Social Data Linkage Environment IJPDS (2017) Issue 1, Vol 1:057, Proceedings of the IPDLN Conference (August 2016)

Richard Trudeau
Published online: Apr 13, 2017


The Social Data Linkage Environment (SDLE) at Statistics Canada promotes the innovative use of existing administrative and survey data to address important research questions and inform socio-economic policy through record linkage. It expands the potential of data integration across multiple domains, such as health, justice, education and income, through the creation of linked analytical data files without the need to collect additional data from Canadians.

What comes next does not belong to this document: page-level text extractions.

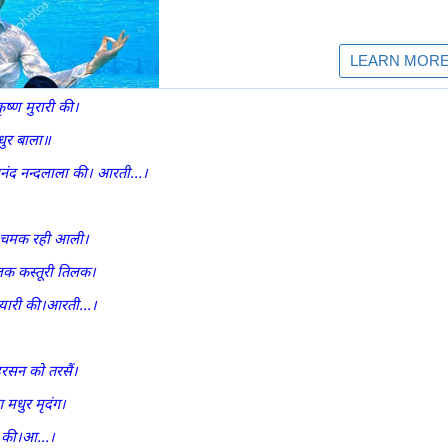
ृष्ण मुरारी की।
मधुर बाला॥
आनंद नन्दलाला की। आरती...।
ा चमक रही आली।
लक कस्तूरी तिलक।
्यारी की।आरती...।
रसन को तरसैं।
ग मधुर मृदंग।
ी की।आ...।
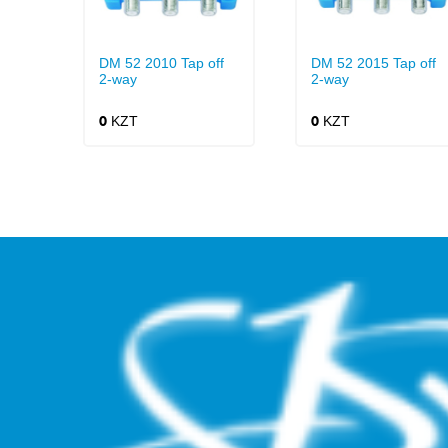
DM 52 2010 Tap off
DM 52 2015 Tap off
2-way
2-way
KZT
KZT
0
0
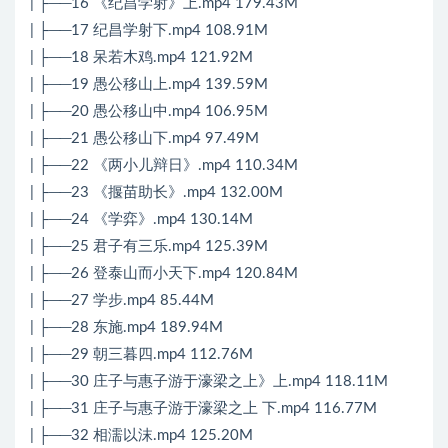
| ├──16 《纪昌学射》上.mp4 179.43M
| ├──17 纪昌学射下.mp4 108.91M
| ├──18 呆若木鸡.mp4 121.92M
| ├──19 愚公移山上.mp4 139.59M
| ├──20 愚公移山中.mp4 106.95M
| ├──21 愚公移山下.mp4 97.49M
| ├──22 《两小儿辩日》.mp4 110.34M
| ├──23 《揠苗助长》.mp4 132.00M
| ├──24 《学弈》.mp4 130.14M
| ├──25 君子有三乐.mp4 125.39M
| ├──26 登泰山而小天下.mp4 120.84M
| ├──27 学步.mp4 85.44M
| ├──28 东施.mp4 189.94M
| ├──29 朝三暮四.mp4 112.76M
| ├──30 庄子与惠子游于濠梁之上》上.mp4 118.11M
| ├──31 庄子与惠子游于濠梁之上 下.mp4 116.77M
| ├──32 相濡以沫.mp4 125.20M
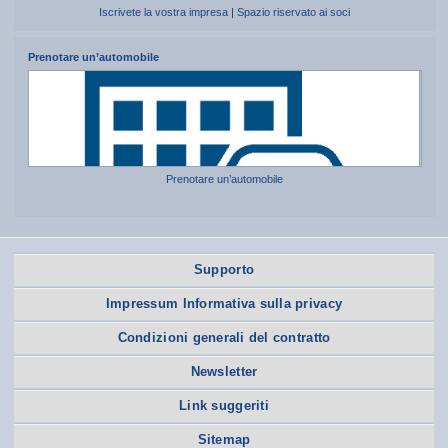
Iscrivete la vostra impresa
|
Spazio riservato ai soci
Prenotare un’automobile
Prenotare un’automobile
Supporto
Impressum Informativa sulla privacy
Condizioni generali del contratto
Newsletter
Link suggeriti
Sitemap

At the core of the SDLE is a Derived Record Depository (DRD), essentially a national dynamic relational data base containing only basic personal identifiers. The DRD is created by linking selected Statistics Canada source index files for the purpose of producing a list of unique individuals. These files are brought into the environment, processed and linked only once to the DRD. Each individual in the DRD is assigned an SDLE identifier. Some of the source index files used to build the DRD include tax records, vital statistics registration records (births and deaths), and immigrant data. Updates to these data files are linked to the DRD on an ongoing basis. Only basic personal identifiers are stored in the DRD. Examples of personal identifiers stored in the DRD include surnames, given names, date of birth, sex, insurance numbers, parents' names, marital status, addresses (including postal codes), telephone numbers, immigration date, emigration date and date of death. The paired SDLE identifiers and source index file record IDs resulting from the record linkage are stored in a Key Registry. To reduce the risk of privacy intrusiveness and to minimize the risk of disclosure, source files are separated into source index files and source data files. Employees performing the record linkages in SDLE have access to only the basic personal identifiers needed for linkage. Employees who build the analytical files for research have access only to the data stripped of personal identifiers.

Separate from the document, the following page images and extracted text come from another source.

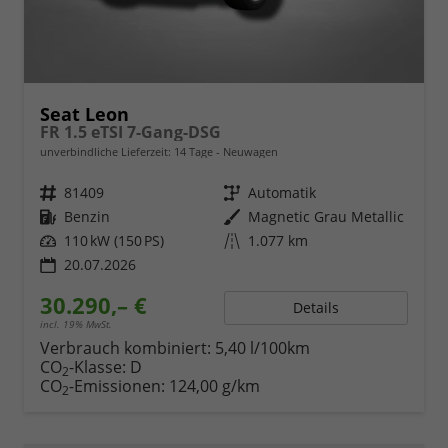
Seat Leon
FR 1.5 eTSI 7-Gang-DSG
unverbindliche Lieferzeit:
14 Tage
Neuwagen
Fahrzeugnr.
81409
Getriebe
Automatik
Kraftstoff
Benzin
Außenfarbe
Magnetic Grau Metallic
Leistung
110 kW (150 PS)
Kilometerstand
1.077 km
20.07.2026
30.290,– €
Details
incl. 19% MwSt.
Verbrauch kombiniert:
5,40 l/100km
CO
-Klasse:
D
2
CO
-Emissionen:
124,00 g/km
2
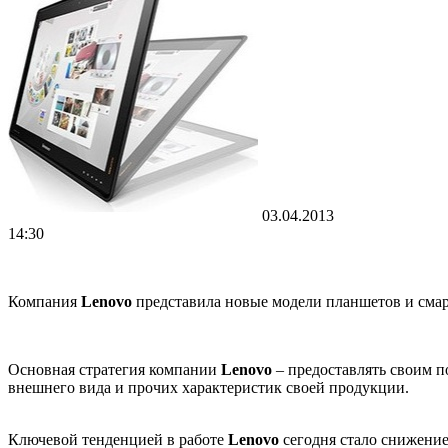
03.04.2013
14:30
Компания
Lenovo
представила новые модели планшетов и сма
Основная стратегия компании
Lenovo
– предоставлять своим 
внешнего вида и прочих характеристик своей продукции.
Ключевой тенденцией в работе
Lenovo
сегодня стало снижение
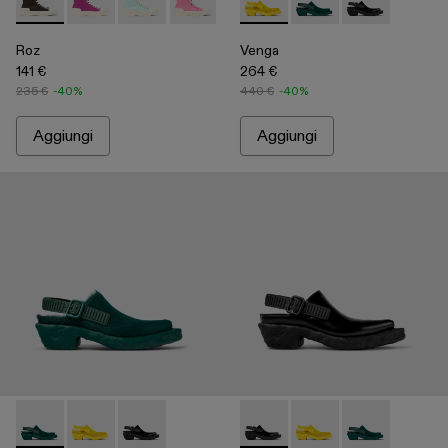
Roz - A700002-001 - Sneaker in cotone riciclato nera
Roz - A700002-006
Roz - A700002-005
Roz - A700002-004 - Pink
Roz - A700002-003 - Brown
Venga - A500007-003 - Yell
Roz - A700002-002 - Snea
Venga - A500007-002
Venga - A5000
Roz
Venga
141 €
264 €
235 €
-40%
440 €
-40%
Aggiungi
Aggiungi
Venga - A500007-002 - Green
Venga - A500007-003 - Yellow
Venga - A500007-001 - Black
Venga - A500007-001 - Blac
Venga - A500007-003 
Venga - A5000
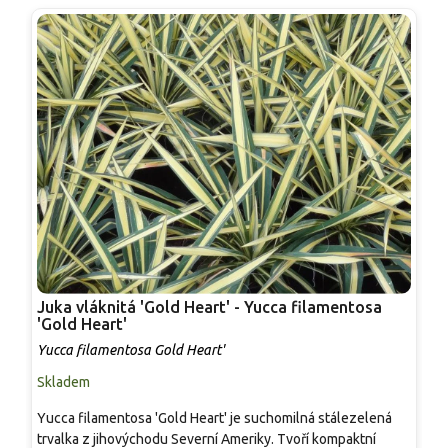
Juka vláknitá 'Gold Heart' - Yucca filamentosa
J
'Gold Heart'
Y
Yucca filamentosa Gold Heart'
Skladem
S
Yucca filamentosa 'Gold Heart' je suchomilná stálezelená
S
trvalka z jihovýchodu Severní Ameriky. Tvoří kompaktní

The SDLE is a highly secure environment that facilitates the creation of linked population data files for social analysis. It is not a large integrated data base.

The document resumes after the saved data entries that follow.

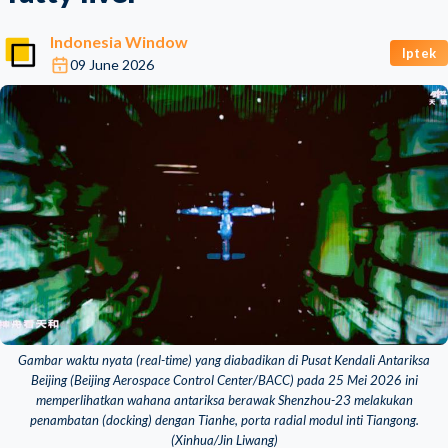
Indonesia Window
Iptek
09 June 2026
Gambar waktu nyata (real-time) yang diabadikan di Pusat Kendali Antariksa
Beijing (Beijing Aerospace Control Center/BACC) pada 25 Mei 2026 ini
memperlihatkan wahana antariksa berawak Shenzhou-23 melakukan
penambatan (docking) dengan Tianhe, porta radial modul inti Tiangong.
(Xinhua/Jin Liwang)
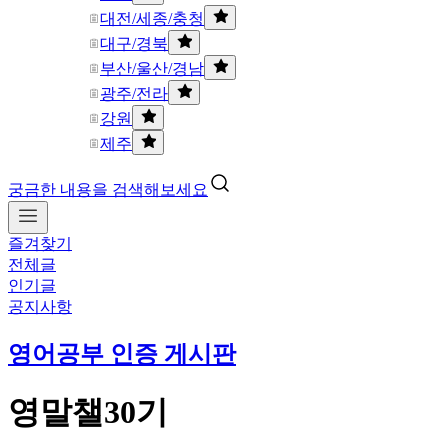
대전/세종/충청
대구/경북
부산/울산/경남
광주/전라
강원
제주
궁금한 내용을 검색해보세요
즐겨찾기
전체글
인기글
공지사항
영어공부 인증 게시판
영말챌30기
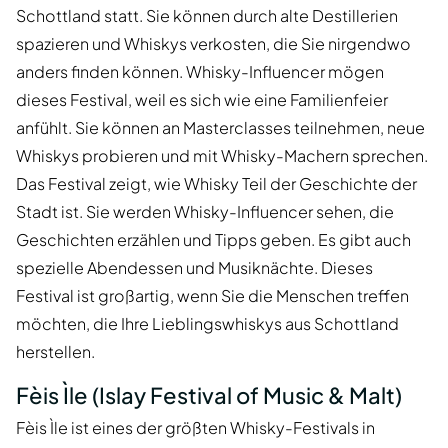
Schottland statt. Sie können durch alte Destillerien
spazieren und Whiskys verkosten, die Sie nirgendwo
anders finden können. Whisky-Influencer mögen
dieses Festival, weil es sich wie eine Familienfeier
anfühlt. Sie können an Masterclasses teilnehmen, neue
Whiskys probieren und mit Whisky-Machern sprechen.
Das Festival zeigt, wie Whisky Teil der Geschichte der
Stadt ist. Sie werden Whisky-Influencer sehen, die
Geschichten erzählen und Tipps geben. Es gibt auch
spezielle Abendessen und Musiknächte. Dieses
Festival ist großartig, wenn Sie die Menschen treffen
möchten, die Ihre Lieblingswhiskys aus Schottland
herstellen.
Fèis Ìle (Islay Festival of Music & Malt)
Fèis Ìle ist eines der größten Whisky-Festivals in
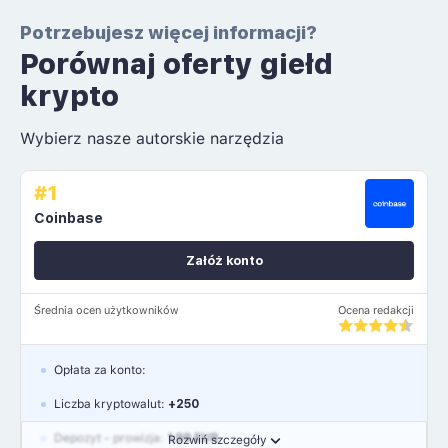
Potrzebujesz więcej informacji?
Porównaj oferty giełd
krypto
Wybierz nasze autorskie narzędzia
#1
Coinbase
Załóż konto
Średnia ocen użytkowników
Ocena redakcji
Opłata za konto:
Liczba kryptowalut:
+250
Depozyt - prowizja:
1.99 EUR
Rozwiń szczegóły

The SDLE program facilitates pan-Canadian social and economic statistical research. It is a record linkage environment that: increases the relevance of existing surveys without collecting new data; substantially increases the use of administrative data; generates new information without additional data collection; maintains the highest privacy and data security standards; and promotes a standardized approach to record linkage processes and methods.